We round a curve and halt.  A herd of 50 female tule elk crosses our trail.  There are three males.  Two are smaller, but one is massive, standing tall above his harem, with a huge candelabra rack, seven points on each antler.  He looks like he is having a very good year.

It is late October, the tail-end of rutting/breeding season, as we hike the northern tip of Point Reyes National Seashore on Tomales Point Trail.  A narrow peninsula, it is bordered by steep cliffs and the wild Pacific to the west, and to the east, the calm waters of Tomales Bay and the rolling hills of Marin.

Tule elk once rambled California’s coastal hills and Central Valley.  It is estimated that there were 500,000 when Europeans arrived.  They were hunted relentlessly, and by the 1860s they were thought to be extinct.  But in 1874, a group of less than 30 was discovered in the marshes of southern San Joaquin Valley.  Rancher, Henry Miller, protected them, and they started to make a comeback.

In the fall of 1978, 17 tule elk were released into the 2,600 acre enclosed reserve at Pt.

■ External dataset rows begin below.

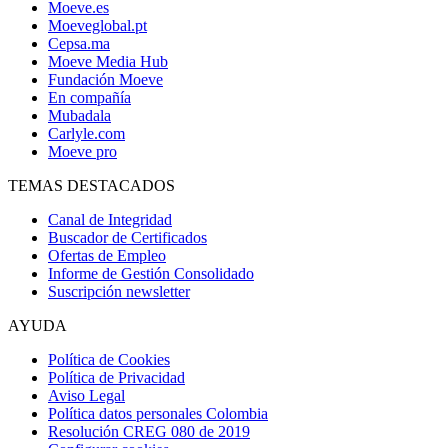
Moeve.es
Moeveglobal.pt
Cepsa.ma
Moeve Media Hub
Fundación Moeve
En compañía
Mubadala
Carlyle.com
Moeve pro
TEMAS DESTACADOS
Canal de Integridad
Buscador de Certificados
Ofertas de Empleo
Informe de Gestión Consolidado
Suscripción newsletter
AYUDA
Política de Cookies
Política de Privacidad
Aviso Legal
Política datos personales Colombia
Resolución CREG 080 de 2019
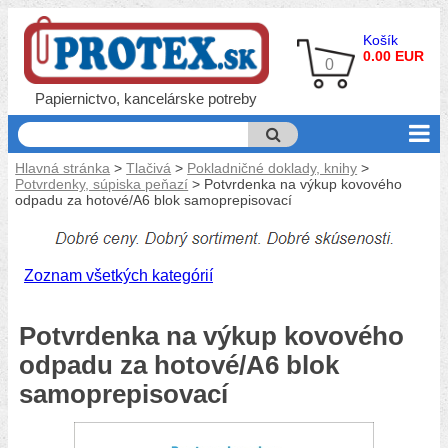
Košík
0.00 EUR
0
Papiernictvo, kancelárske potreby
Hlavná stránka
>
Tlačivá
>
Pokladničné doklady, knihy
>
Potvrdenky, súpiska peňazí
> Potvrdenka na výkup kovového
odpadu za hotové/A6 blok samoprepisovací
Zoznam všetkých kategórií
Potvrdenka na výkup kovového
odpadu za hotové/A6 blok
samoprepisovací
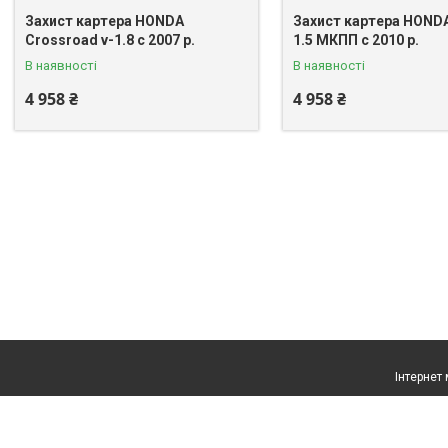
Захист картера HONDA
Захист картера HONDA
Crossroad v-1.8 c 2007 р.
1.5 МКПП c 2010 р.
В наявності
В наявності
4 958 ₴
4 958 ₴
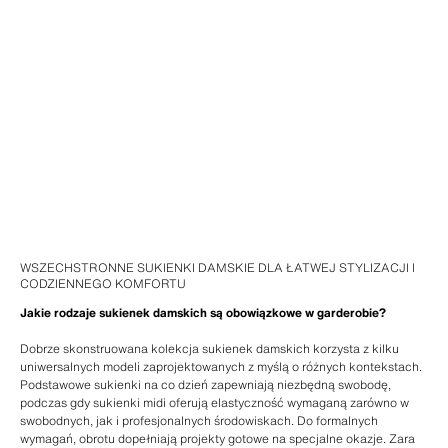
WSZECHSTRONNE SUKIENKI DAMSKIE DLA ŁATWEJ STYLIZACJI I
CODZIENNEGO KOMFORTU
Jakie rodzaje sukienek damskich są obowiązkowe w garderobie?
Dobrze skonstruowana kolekcja sukienek damskich korzysta z kilku
uniwersalnych modeli zaprojektowanych z myślą o różnych kontekstach.
Podstawowe sukienki na co dzień zapewniają niezbędną swobodę,
podczas gdy sukienki midi oferują elastyczność wymaganą zarówno w
swobodnych, jak i profesjonalnych środowiskach. Do formalnych
wymagań, obrotu dopełniają projekty gotowe na specjalne okazje. Zara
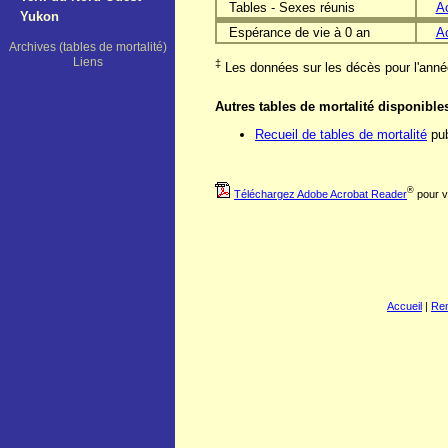
Tables - Sexes réunis
A
Yukon
Espérance de vie à 0 an
A
Archives (tables de mortalité)
Liens
‡
Les données sur les décès pour l'anné
Autres tables de mortalité disponible
Recueil de tables de mortalité
pub
®
Téléchargez Adobe Acrobat Reader
pour v
Accueil
|
Re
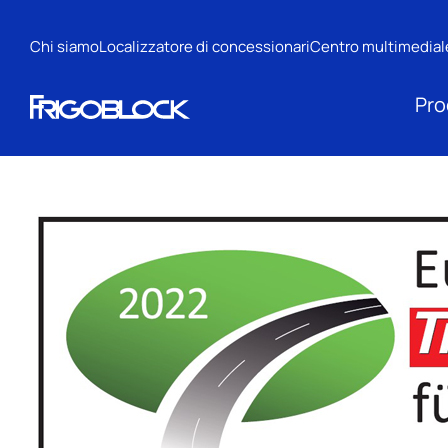
Chi siamo
Localizzatore di concessionari
Centro multimedial
Pro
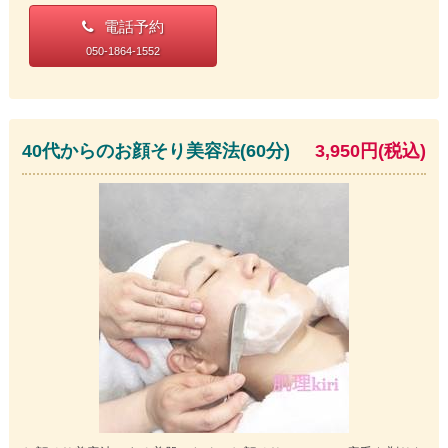
電話予約
050-1864-1552
40代からのお顔そり美容法(60分)
3,950円(税込)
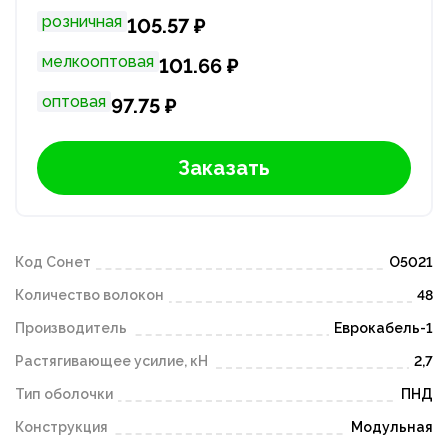
розничная
105.57 ₽
мелкооптовая
101.66 ₽
оптовая
97.75 ₽
Заказать
Код Сонет
O5021
Количество волокон
48
Производитель
Еврокабель-1
Растягивающее усилие, кН
2,7
Тип оболочки
ПНД
Конструкция
Модульная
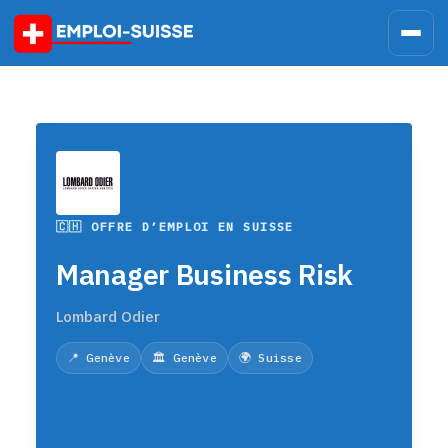
Skip
to
content
🇨🇭 OFFRE D’EMPLOI EN SUISSE
Manager Business Risk
Lombard Odier
📍 Genève
🏛️ Genève
🌍 Suisse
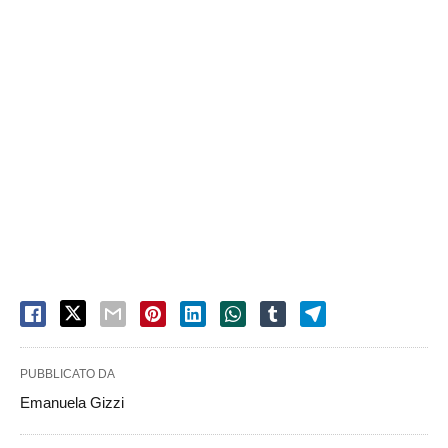
PUBBLICATO DA
Emanuela Gizzi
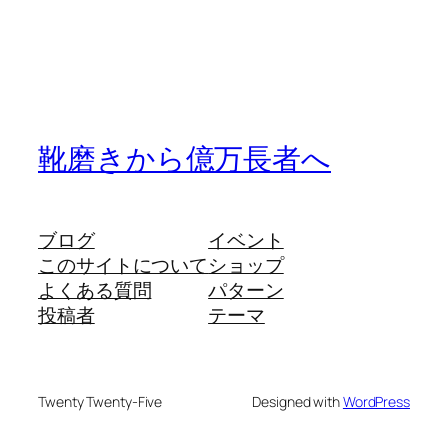
靴磨きから億万長者へ
ブログ
イベント
このサイトについて
ショップ
よくある質問
パターン
投稿者
テーマ
Twenty Twenty-Five
Designed with
WordPress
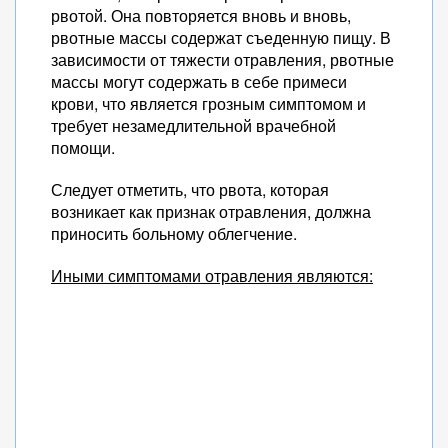
рвотой. Она повторяется вновь и вновь,
рвотные массы содержат съеденную пищу. В
зависимости от тяжести отравления, рвотные
массы могут содержать в себе примеси
крови, что является грозным симптомом и
требует незамедлительной врачебной
помощи.
Следует отметить, что рвота, которая
возникает как признак отравления, должна
приносить больному облегчение.
Иными симптомами отравления являются:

Reyes.  The population grew, and today it is estimated at 450.  In 1998, 28 elk were moved to the Limantour Beach area.  The herd grew, and a group swam across Drakes Estero and established a sub-head near Drakes Beach.  Around 4,300 tule elk now live in 15-20 California sites.

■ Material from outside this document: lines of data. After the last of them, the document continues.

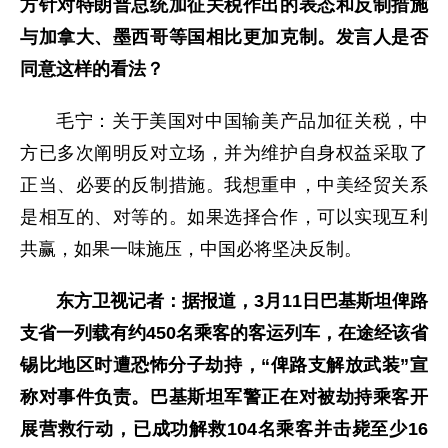
方针对特朗普总统加征关税作出的表态和反制措施
与加拿大、墨西哥等国相比更加克制。发言人是否
同意这样的看法？
毛宁：关于美国对中国输美产品加征关税，中
方已多次阐明反对立场，并为维护自身权益采取了
正当、必要的反制措施。我想重申，中美经贸关系
是相互的、对等的。如果选择合作，可以实现互利
共赢，如果一味施压，中国必将坚决反制。
东方卫视记者：据报道，3月11日巴基斯坦俾路
支省一列载有约450名乘客的客运列车，在途经该省
锡比地区时遭恐怖分子劫持，“俾路支解放武装”宣
称对事件负责。巴基斯坦军警正在对被劫持乘客开
展营救行动，已成功解救104名乘客并击毙至少16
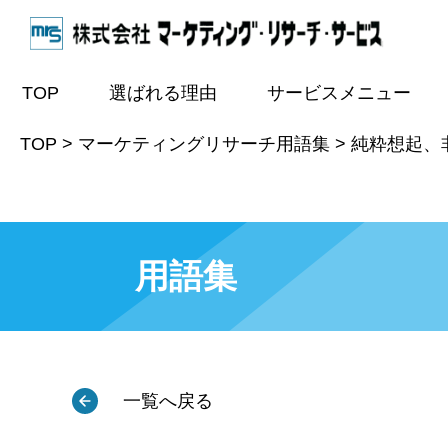
TOP
選ばれる理由
サービスメニュー
TOP
>
マーケティングリサーチ用語集
>
純粋想起、非助成
用語集
一覧へ戻る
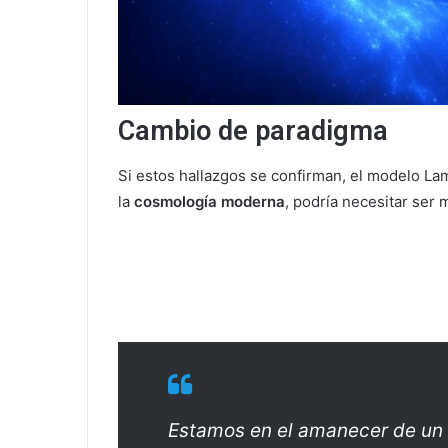
Cambio de paradigma
Si estos hallazgos se confirman, el modelo La
la
cosmología moderna
, podría necesitar ser 
Estamos en el amanecer de un 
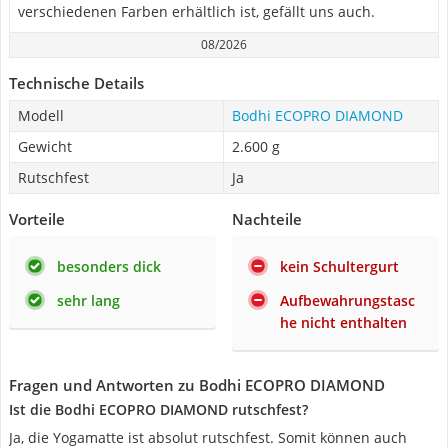
verschiedenen Farben erhältlich ist, gefällt uns auch.
08/2026
Technische Details
Modell
Bodhi ECOPRO DIAMOND
Gewicht
2.600 g
Rutschfest
Ja
Vorteile
Nachteile
besonders dick
kein Schultergurt
sehr lang
Aufbewahrungstasc
he nicht enthalten
Fragen und Antworten zu Bodhi ECOPRO DIAMOND
Ist die Bodhi ECOPRO DIAMOND rutschfest?
Ja, die Yogamatte ist absolut rutschfest. Somit können auch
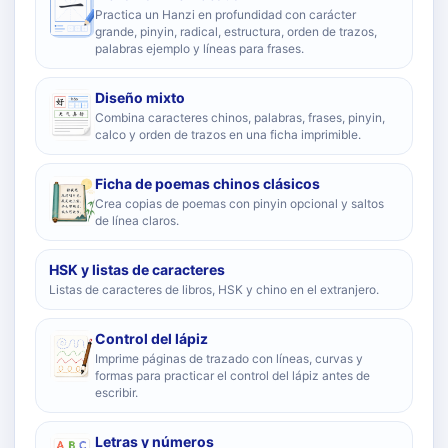
Practica un Hanzi en profundidad con carácter
grande, pinyin, radical, estructura, orden de trazos,
palabras ejemplo y líneas para frases.
Diseño mixto
Combina caracteres chinos, palabras, frases, pinyin,
calco y orden de trazos en una ficha imprimible.
Ficha de poemas chinos clásicos
Crea copias de poemas con pinyin opcional y saltos
de línea claros.
HSK y listas de caracteres
Listas de caracteres de libros, HSK y chino en el extranjero.
Control del lápiz
Imprime páginas de trazado con líneas, curvas y
formas para practicar el control del lápiz antes de
escribir.
Letras y números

Rutting and breeding season extends from August into October, and this is an exciting time to hike the reserve.  Female hormones are pumping.  Bulls attract females by bugling and then chase off other males to form harems of up to 30-50.  After the rut, males form bachelor groups, and in the winter, they lose their antlers.

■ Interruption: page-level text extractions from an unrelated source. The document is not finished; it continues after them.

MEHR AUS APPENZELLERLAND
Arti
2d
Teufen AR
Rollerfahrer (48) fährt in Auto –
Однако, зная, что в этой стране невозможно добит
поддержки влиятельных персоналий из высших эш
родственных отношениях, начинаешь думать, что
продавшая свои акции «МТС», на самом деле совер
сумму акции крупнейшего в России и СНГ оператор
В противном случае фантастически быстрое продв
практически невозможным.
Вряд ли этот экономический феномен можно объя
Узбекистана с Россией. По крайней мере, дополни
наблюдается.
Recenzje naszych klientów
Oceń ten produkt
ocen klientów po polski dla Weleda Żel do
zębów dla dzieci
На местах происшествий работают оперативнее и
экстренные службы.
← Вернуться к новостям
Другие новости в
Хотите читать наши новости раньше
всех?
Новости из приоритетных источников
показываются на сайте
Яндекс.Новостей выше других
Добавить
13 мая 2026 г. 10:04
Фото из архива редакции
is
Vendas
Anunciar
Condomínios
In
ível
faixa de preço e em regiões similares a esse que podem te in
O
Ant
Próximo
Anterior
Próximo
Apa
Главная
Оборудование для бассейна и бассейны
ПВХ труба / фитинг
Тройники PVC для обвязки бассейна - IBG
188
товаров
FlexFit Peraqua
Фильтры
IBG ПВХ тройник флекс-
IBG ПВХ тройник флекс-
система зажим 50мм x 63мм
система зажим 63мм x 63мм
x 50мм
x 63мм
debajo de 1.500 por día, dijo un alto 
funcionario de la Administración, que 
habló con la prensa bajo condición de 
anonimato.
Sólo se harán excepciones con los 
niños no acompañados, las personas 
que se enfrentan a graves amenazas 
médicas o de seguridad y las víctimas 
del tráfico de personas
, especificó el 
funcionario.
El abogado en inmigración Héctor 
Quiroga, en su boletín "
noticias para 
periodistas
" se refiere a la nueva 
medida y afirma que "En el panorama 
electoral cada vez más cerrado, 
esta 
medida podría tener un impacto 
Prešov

Females remain in groups throughout the year, except between mid-May and mid-June when a pregnant cow separates to give birth.  She returns to the group after about 3 weeks with her calf.

A mile later, we see a coyote, light brown, healthy and proud.  He prances along the grassy hillside, then stops and starts to stalk.  He freezes, then pounces.  A ground squirrel locked firmly in his jaws; he strolls over the crest and disappears.

We continue to the end of the peninsula, hiking trails through grassland, coyote brush, lupine, Douglas iris, and wild radish.  Red-tailed hawks, kestrels, and vultures circle overhead.  It is a nine mile round trip.

On our hike back, we spot 20 bachelors, 7 feet long and 4-5 feet tall at the shoulders, sporting coats of beige, dark brown manes, tan rumps, and impressive racks.  They gather round a small tarn, grazing and lounging while mallards swim in the shallows and an egret hunts along the shore.

We approach cautiously, but they are unconcerned.  Roosevelt elk and Rocky Mountain elk inhabit other national parks, but Pt. Reyes National Seashore, is the only one where tule elk roam, and they know they have nothing to fear from humans.  Our trail passes within a stones-throw of the pond.  We sit for a while before heading back to civilization, taking in this wildlife experience, feeling grateful that these magnificent creatures have endured.

Point Reyes is about 1.5 hours north of San Francisco.  To reach the Tule Elk Reserve, take Sir Francis Drake Blvd. into the park.  Continue on Sir Francis Drake along the western edge of Tomales Bay and through Inverness.  Turn right on Pierce Point Road and drive to the end at Historic Pierce Point Ranch.  Tomales Point Trail starts from the parking area.